Stafford, who has served on the California Small Business Board and the Sacramento Small Business Board, said she would like to bring in more jobs for the community. But she wants to focus on bringing in jobs that pay a livable wage, which doesn’t mean more strip malls or minimum wage jobs.
“We need to focus on our number two employer – number one is government in Elk Grove – our number two employer is small business. And small businesses are the number one employer in America, and what needs to be done is focusing on those small businesses,” she said.
Stafford noted that although Elk Grove is the second largest city in the region and the third largest in the state, it doesn’t have many of the amenities that cities have, such as a major hotel, a hospital, fine dining spots, or a major shopping mall.
“We need a true economic development plan that fits Elk Grove, that fits with who we are, and not trying to make us a technological mecca, or make us a medical mecca. But actually look at who we are organically, and organically Elk Grove is a bedroom community,” she said.
“We started that way – we’re basically a rest stop on the way from San Francisco to Sacramento. Then we moved forward to being a suburb of Sacramento, (with people) working in Sacramento but ….living here in this wonderful town. We need to go back to those roots, who are we, what makes sense for us.”
Stafford also indicated her support for by -district voting for city council seats. That was a proposed election change that was nixed in April by the Elk Grove City Council.
“What’s happening is the entire city votes for the council members for the entire city and it shouldn’t be that way,” she said. “District Two should elect its District Two council member, and then that council member is accountable to their people. That is extremely important for many reasons.”

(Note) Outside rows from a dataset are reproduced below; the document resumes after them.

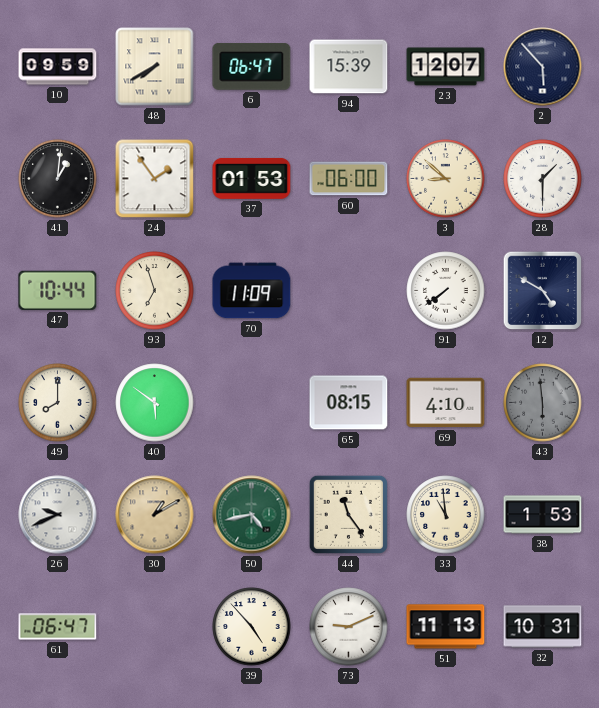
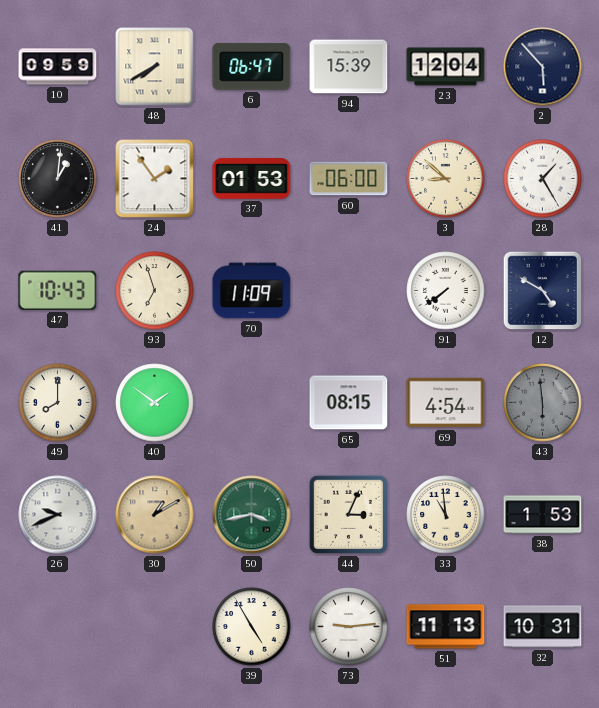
23: 12:07 -> 12:04
28: 1:30 -> 1:25
47: 10:44 -> 10:43
40: 5:51 -> 1:51
69: 4:10 -> 4:54
50: 4:43 -> 3:43
44: 11:24 -> 3:04
61: 06:47 -> none
39: 4:53 -> 4:55
73: 9:11 -> 9:14
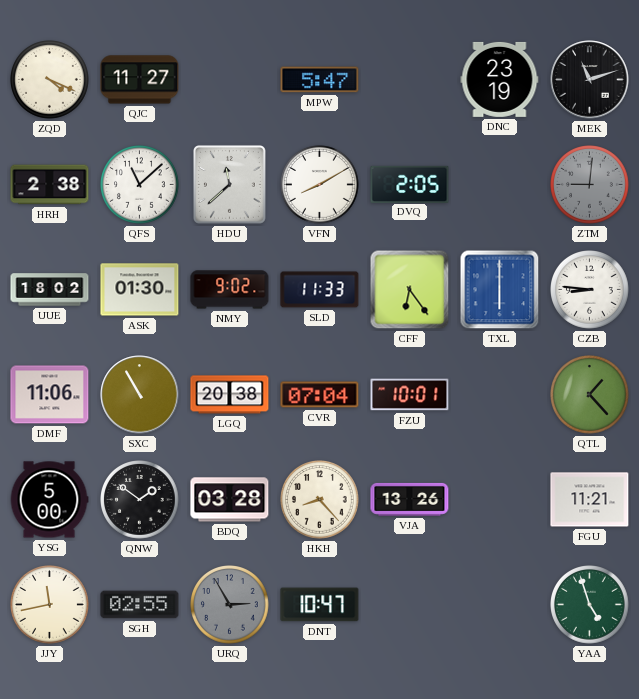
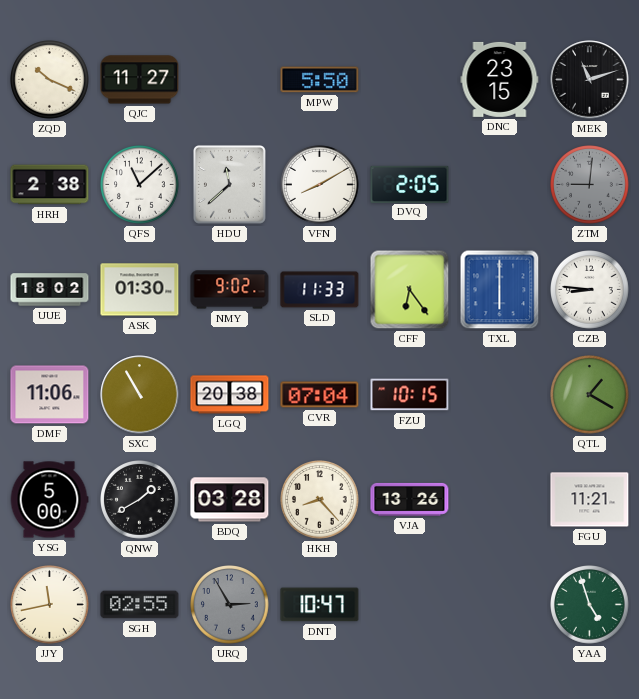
ZQD: 4:19 -> 10:19
MPW: 5:47 -> 5:50
DNC: 23:19 -> 23:15
FZU: 10:01 -> 10:15
QTL: 1:23 -> 1:20
QNW: 1:51 -> 1:40
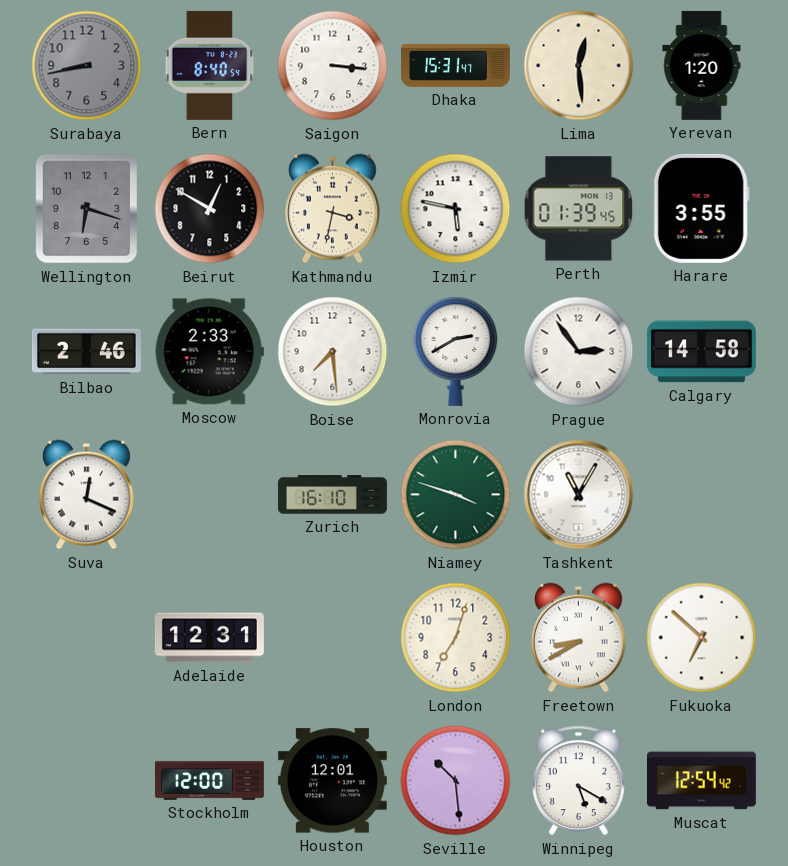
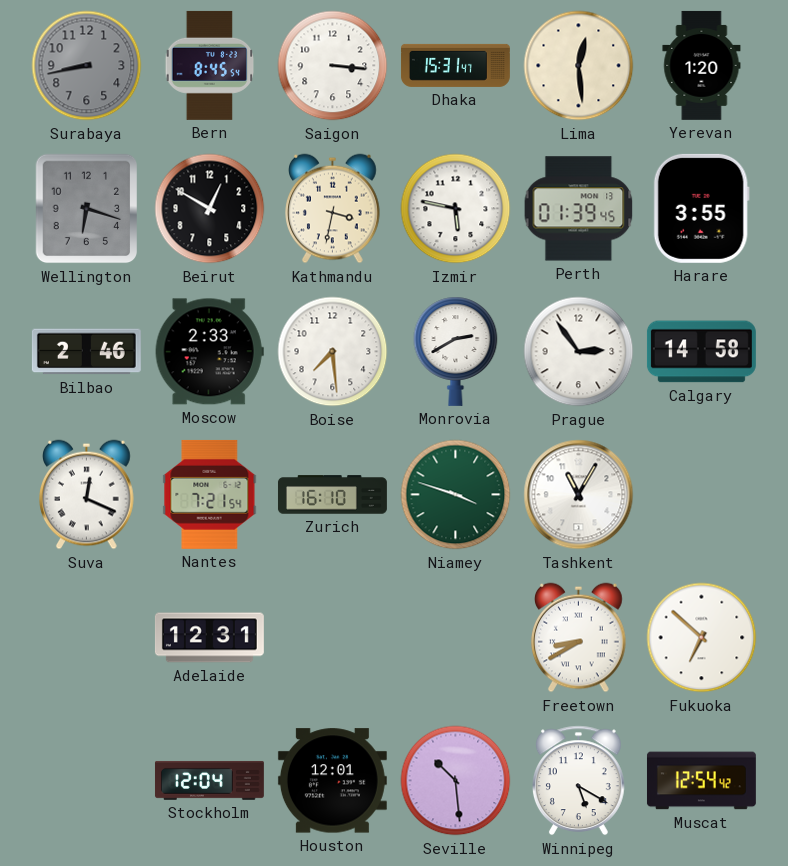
Bern: 8:40 -> 8:45
Nantes: none -> 7:21
London: 7:03 -> none
Stockholm: 12:00 -> 12:04
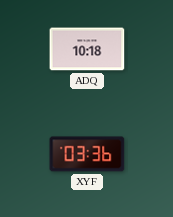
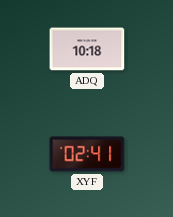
XYF: 03:36 -> 02:41
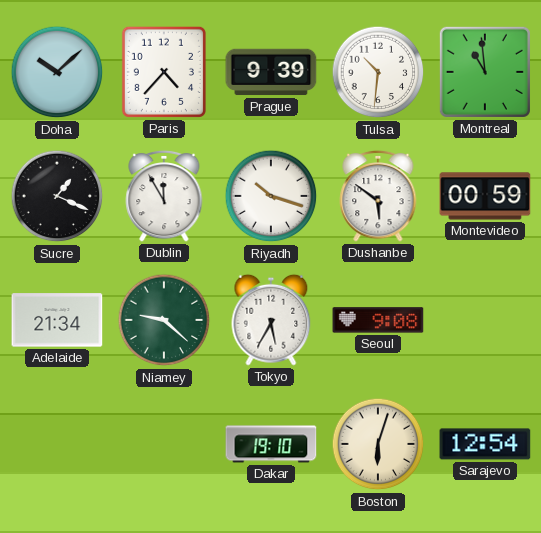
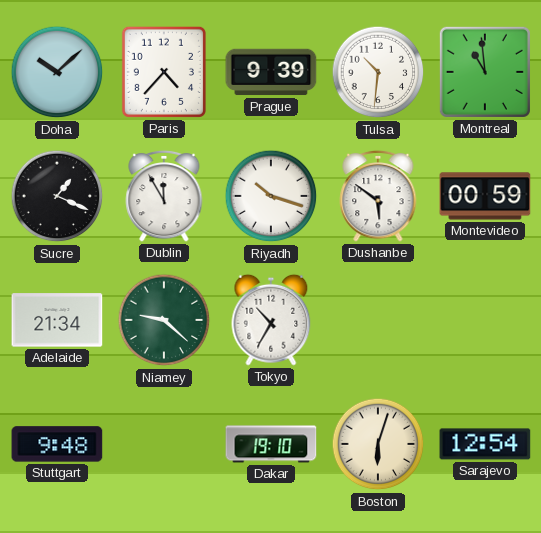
Tokyo: 5:35 -> 10:35
Seoul: 9:08 -> none
Stuttgart: none -> 9:48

Stafford also pushed for making Elk Grove a model for an inclusive city, since it’s the seventh most diverse city in the country.
“As most of you are aware, we have some racial challenges in our city. It’s not because things have gotten worse, (but) because people are speaking out now,” she said.
“It’s a beautiful thing. It’s an opportunity to make some much needed change, and to put a voice to what has been silent, has been silenced for so long.”
Tracie Takes The Time To Talk To Supporters & Potential Supporters
Many of the people who attended the event came out of curiosity about Stafford.
“I’m here to listen to Tracie and see what she has to say about running for mayor,’ said Cameron Tang, 45. He’s an IT professional who was one of the few men who attended the event. “She talked about Elk Grove having a shift in vision.”
Yvonne Lee, 55, who is in retail sales, had recently moved from Fresno, where she was active in the community. She was recently introduced to Stafford, who she admired as a friend, a wife, and a businesswoman.
“Variety is the spice of life, and I like to get to know people and being a part of the community,” she said.
Lessie Williams, 53, a human resource manager, said she agreed with Stafford about the need for more amenities in the city.
“I really appreciate her platform in supporting the infrastructure that grounds Elk Grove.” she said. “For anything you need to do, you have to go outside Elk Grove.”
Moreen Lane, 65, owner of RR Strategies, said she was impressed with Stafford.
“I’m supporting a woman who has the experience, a woman of color and she’s a qualified candidate,” she said.
After her speech, Stafford teamed up with Kendra Lewis, one of the hostesses for the event Thursday, to ask for donations and volunteers for her campaign. The goal: to raise $200,000.
Stafford noted that she has raised $60,000 for her campaign so far, with the average donation coming out to $67. She said developers have donated generously to other mayoral candidates, making the candidates beholden to them. But she doesn’t get such donations from developers.
“I like to say I’m beholden to you,” she said.